Los dedos de Pau parecieron convertirse en hielo mientras apretaba el teléfono contra la oreja. No tendría que haber contestado. Tendría que haberle hecho caso a Pedro. Pero algo en su interior no le permitió colgar. Necesitaba escuchar lo que tenía que decirle. Aquel monstruo tenía en sus manos la vida de su padre.


-Sí. Soy yo, querida -murmuró él.


¿Había dicho su nombre en alto? Oh, Cielos. Paula se estremeció. Las imágenes de la ermita regresaron a su cabeza, repitiéndose como una película.


-Me estás poniendo las cosas muy difíciles. No sé si alcanzas a comprender las consecuencias de tus actos.


Una furia salvaje y animal se abrió paso en su interior, sobreponiéndose al miedo.


-Mataste a Roberto y al doctor Kessler. Tú... me has robado mi vida. Eres... eres un asesino... un ladrón...


La voz de Paula se quebró por la emoción. Pedro observaba la escena repartiendo su atención entre ella y la carretera.


-Paula -dijo apretando los dientes-. Pásame el teléfono.


Ella lo miró. Quería hacer lo que Pedro le pedía, pero no podía evitarlo. No podía no escuchar lo que David tenía que decir. Era como cuando se pasaba al lado de un accidente terrible. Todo el mundo disminuía la marcha para mirar.


-Ven a casa ahora -exigió David con voz suave pero amenazadora.


-No te saldrás con la tuya -le advirtió Paula sintiendo un repentino deseo de venganza-. Voy a ir a por ti, David.
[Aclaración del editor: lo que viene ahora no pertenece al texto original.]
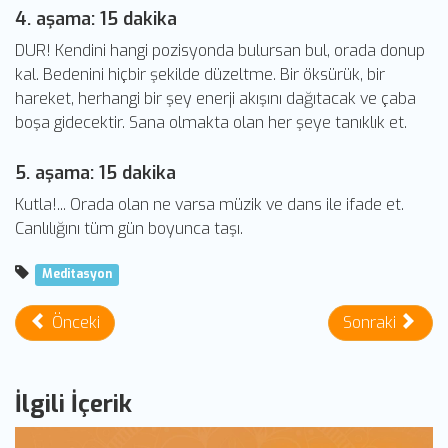
4. aşama: 15 dakika
DUR! Kendini hangi pozisyonda bulursan bul, orada donup
kal. Bedenini hiçbir şekilde düzeltme. Bir öksürük, bir
hareket, herhangi bir şey enerji akışını dağıtacak ve çaba
boşa gidecektir. Sana olmakta olan her şeye tanıklık et.
5. aşama: 15 dakika
Kutla!... Orada olan ne varsa müzik ve dans ile ifade et.
Canlılığını tüm gün boyunca taşı.
Meditasyon
Önceki
Sonraki
İlgili İçerik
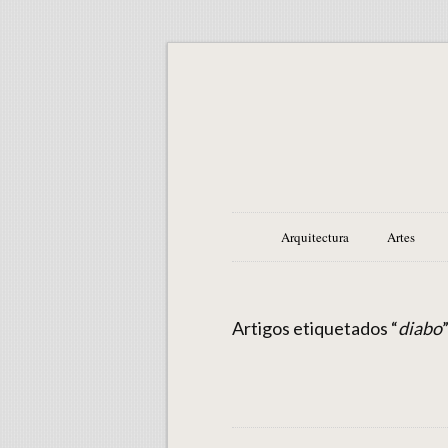
Arquitectura
Artes
Artigos etiquetados “
diabo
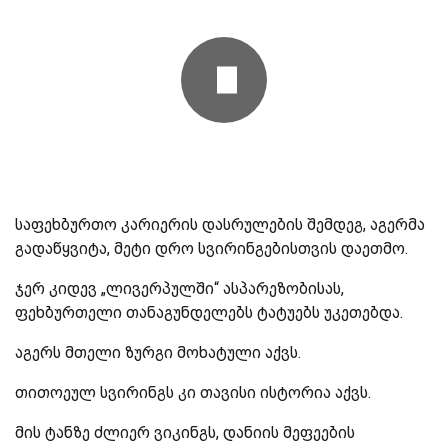
საფეხბურთო კარიერის დასრულების შემდეგ, აგერმა
გადაწყვიტა, მეტი დრო სვირინგებისთვის დაეთმო.
ჯერ კიდევ „ლივერპულში“ ასპარეზობისას,
ფეხბურთელი თანაგუნდელებს ტატუებს უკეთებდა.
აგერს მთელი ზურგი მოხატული აქვს.
თითოეულ სვირინგს კი თავისი ისტორია აქვს.
მის ტანზე ძლიერ ვიკინგს, დანიის მეფეების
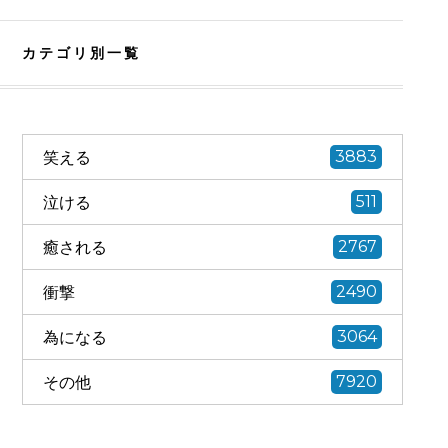
カテゴリ別一覧
笑える
3883
泣ける
511
癒される
2767
衝撃
2490
為になる
3064
その他
7920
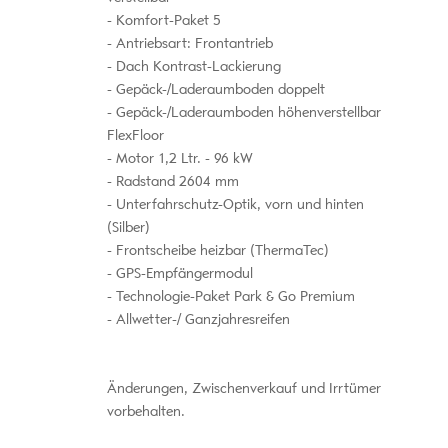
Komfort-Paket 5
Antriebsart: Frontantrieb
Dach Kontrast-Lackierung
Gepäck-/Laderaumboden doppelt
Gepäck-/Laderaumboden höhenverstellbar
FlexFloor
Motor 1,2 Ltr. - 96 kW
Radstand 2604 mm
Unterfahrschutz-Optik, vorn und hinten
(Silber)
Frontscheibe heizbar (ThermaTec)
GPS-Empfängermodul
Technologie-Paket Park & Go Premium
Allwetter-/ Ganzjahresreifen
Änderungen, Zwischenverkauf und Irrtümer
vorbehalten.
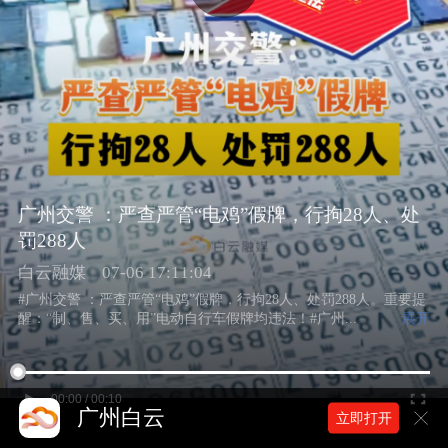
广州交警 ：严查严管“电鸡”假牌，行拘28人、处
罚288人
白云融媒
07-06 17:11:04
#广州交警 ：严查严管“电鸡”假牌，行拘28人、处罚288人。重要提
醒：“制、售、买、用”电动自行车假牌均违法！#广州...
展开
00:00 / 00:10
广州白云
立即打开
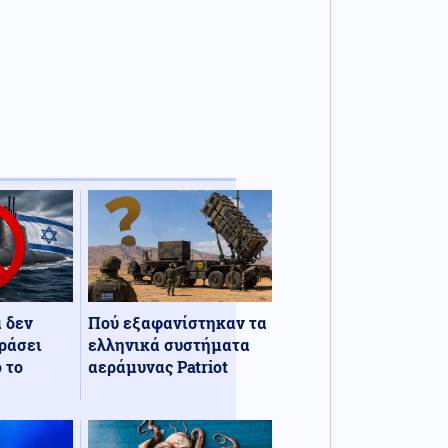
α δεν
Πού εξαφανίστηκαν τα
ράσει
ελληνικά συστήματα
 το
αεράμυνας Patriot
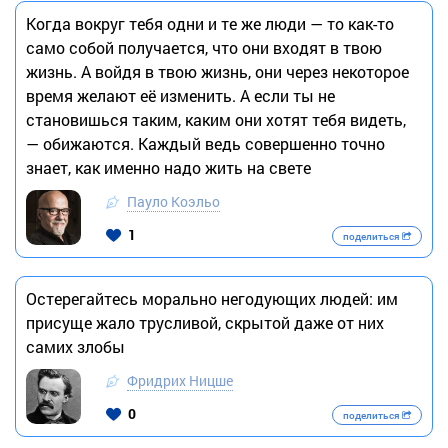
Когда вокруг тебя одни и те же люди — то как-то
само собой получается, что они входят в твою
жизнь. А войдя в твою жизнь, они через некоторое
время желают её изменить. А если ты не
становишься таким, каким они хотят тебя видеть,
— обижаются. Каждый ведь совершенно точно
знает, как именно надо жить на свете
Пауло Коэльо
1
поделиться
Остерегайтесь морально негодующих людей: им
присуще жало трусливой, скрытой даже от них
самих злобы
Фридрих Ницше
0
поделиться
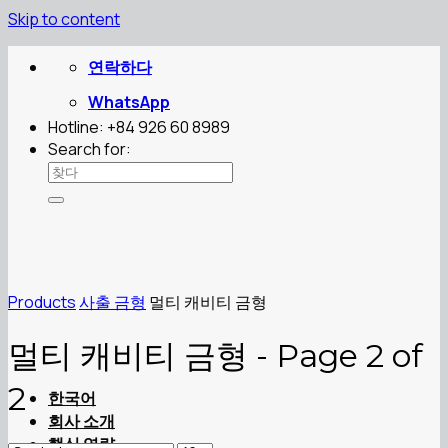
Skip to content
연락하다
WhatsApp
Hotline: +84 926 60 8989
Search for:
Products
사출 금형
멀티 캐비티 금형
멀티 캐비티 금형 - Page 2 of
2
한국어
회사 소개
핵심 역량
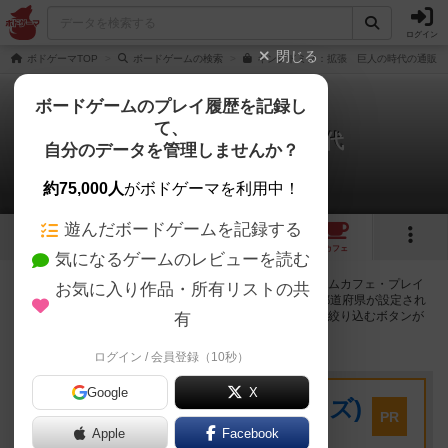
ログイン
閉じる
ボドゲーマTOP
ボードゲームの検索
キングドミノ：拡張 巨人の時代の通販/
ボードゲームのプレイ履歴を記録し
て、
キングドミノ：巨人の時代
自分のデータを管理しませんか？
37店のカフェ/スペースが提供中
約75,000人
がボドゲーマを利用中！
遊んだボードゲームを記録する
4
4
38
トップ
画像
動画
レビュー
カフェ
気になるゲームのレビューを読む
キングドミノ：巨人の時代で遊ぶことができるボードゲームカフェ・プレイ
お気に入り作品・所有リストの共
スペースが37店登録されています。公開プロフィールの都道府県が設定され
たアカウントでログインすると、同じ都道府県内の店舗に絞り込むボタンが
有
表示されます。
ログイン / 会員登録（10秒）
プレイスペース
Google
X
キウイ！(旧:キウイゲームズ)
PR
大阪府大阪市中央区森ノ宮中央2-8-2 永田中央ビル2階
Apple
Facebook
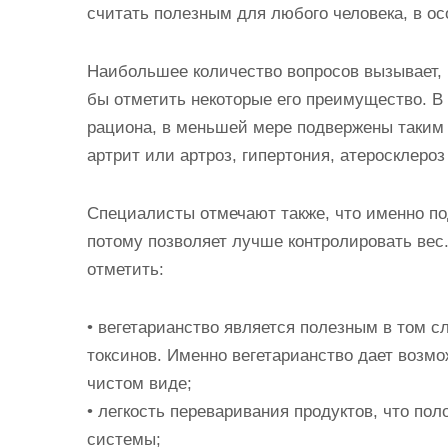
считать полезным для любого человека, в ос
Наибольшее количество вопросов вызывает, к
бы отметить некоторые его преимущество. В
рациона, в меньшей мере подвержены таким 
артрит или артроз, гипертония, атеросклероз
Специалисты отмечают также, что именно по
потому позволяет лучше контролировать вес
отметить:
• вегетарианство является полезным в том с
токсинов. Именно вегетарианство дает возм
чистом виде;
• легкость переваривания продуктов, что п
системы;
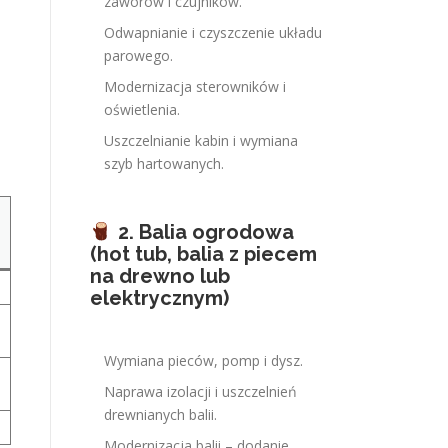
zaworów i czujników.
Odwapnianie i czyszczenie układu
parowego.
Modernizacja sterowników i
oświetlenia.
Uszczelnianie kabin i wymiana
szyb hartowanych.
2. Balia ogrodowa
N
(hot tub, balia z piecem
na drewno lub
elektrycznym)
Wymiana pieców, pomp i dysz.
Naprawa izolacji i uszczelnień
drewnianych balii.
Modernizacja balii – dodanie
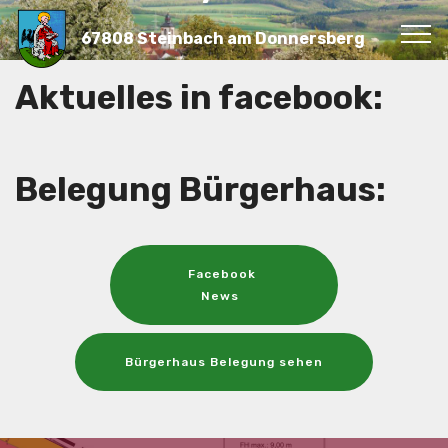
67808 Steinbach am Donnersberg
Aktuelles in facebook:
Belegung Bürgerhaus:
Facebook
News
Bürgerhaus Belegung sehen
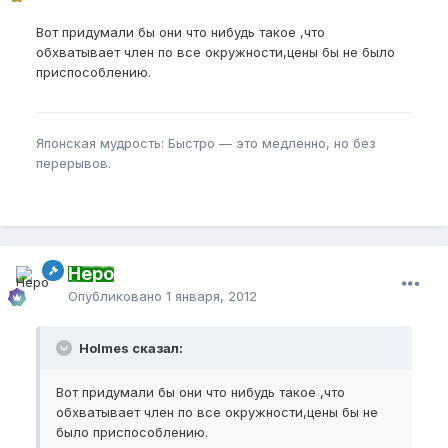
Вот придумали бы они что нибудь такое ,что
обхватывает член по все окружности,цены бы не было
приспособлению.
Японская мудрость: Быстро — это медленно, но без
перерывов.
Неро
Опубликовано
1 января, 2012
Holmes сказал:
Вот придумали бы они что нибудь такое ,что
обхватывает член по все окружности,цены бы не
было приспособлению.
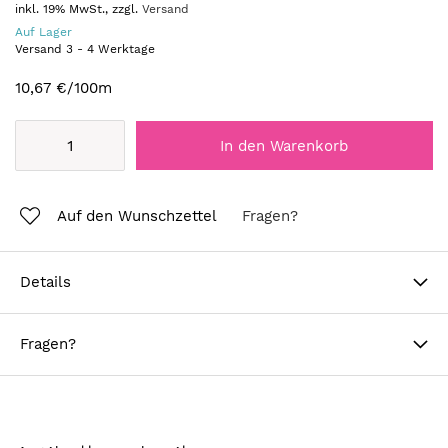
inkl. 19% MwSt., zzgl.
Versand
Auf Lager
Versand
3
-
4
Werktage
10,67 €
/100m
In den Warenkorb
Auf den Wunschzettel
Fragen?
Details
Fragen?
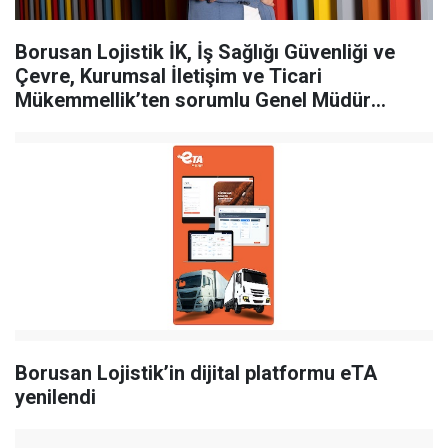
Borusan Lojistik İK, İş Sağlığı Güvenliği ve
Çevre, Kurumsal İletişim ve Ticari
Mükemmellik’ten sorumlu Genel Müdür
Yardımcısı Ela Çok Oksal oldu
Borusan Lojistik’in dijital platformu eTA
yenilendi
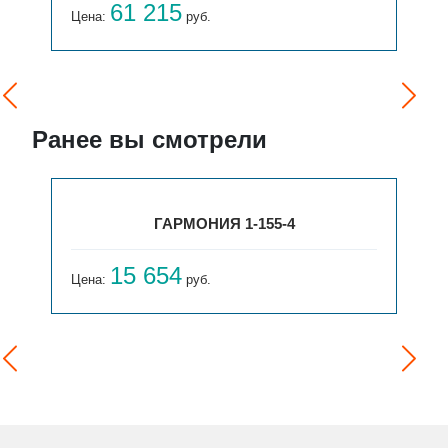
61 215
Цена:
руб.
Ранее вы смотрели
ГАРМОНИЯ 1-155-4
15 654
Цена:
руб.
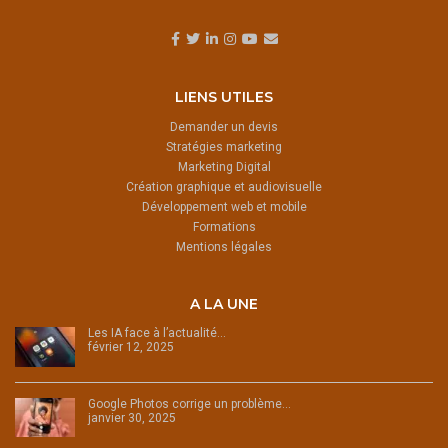
LIENS UTILES
Demander un devis
Stratégies marketing
Marketing Digital
Création graphique et audiovisuelle
Développement web et mobile
Formations
Mentions légales
A LA UNE
Les IA face à l’actualité…
février 12, 2025
Google Photos corrige un problème…
janvier 30, 2025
Será mejor que encuentres un buen lugar donde esconderte porque voy para allá.


-Cuidado, cariño -le sugirió David-. Todavía te llevo ventaja, ¿recuerdas?


Su padre.


“Por favor”, rezó. “No dejes que lo haga”.


-Cuelga -le ordenó Pedro-. No escuches nada de lo que Crane te diga.


-Puedo hacer que sus últimos días en la tierra sean más dolorosos de lo que puedes imaginar -susurró David-. Insoportables. Cuando exhale su último aliento sabrá que es a ti a quien tiene que agradecérselo.


Se hizo entonces un espantoso momento de silencio.


Paula no podía hablar, no podía articular palabra. Tenía el corazón atrapado en la garganta. ¿Qué podría hacer para detenerlo?


No podía hacer nada. Nadie podría.


Ni siquiera Pedro podría detenerlo, pensó mirando al detective con ansiedad. No había manera de demostrar nada de lo que David estaba haciendo. Estaba claro que habían hecho desaparecer el cuerpo de su tío Roberto.


-Tienes veinticuatro horas para volver a casa o tu padre pagará el precio -aseguró David-. Si Alfonso interfiere, lo mataré. No dudes de mi palabra.


Y colgó el teléfono.


Paula clavó la mirada en el auricular que tenía en la mano. 


Pedro se lo arrancó de la mano y lo arrojó a la parte de atrás del coche.


-¿Qué te ha dicho ese malnacido? -preguntó con la voz cargada de rabia.


-Nada -susurró ella sintiendo un peso insoportable en los hombros-. Nada importante.


Todo había terminado.


-¿Seguro? -insistió Pedro apartando la vista un instante de la carretera para mirarla.


Paula asintió con la cabeza.


No podía contarle la verdad. Nunca le permitiría que cumpliera la orden de David.


Y aquélla era la única opción que tenía. No le permitiría que hiciera daño a su padre.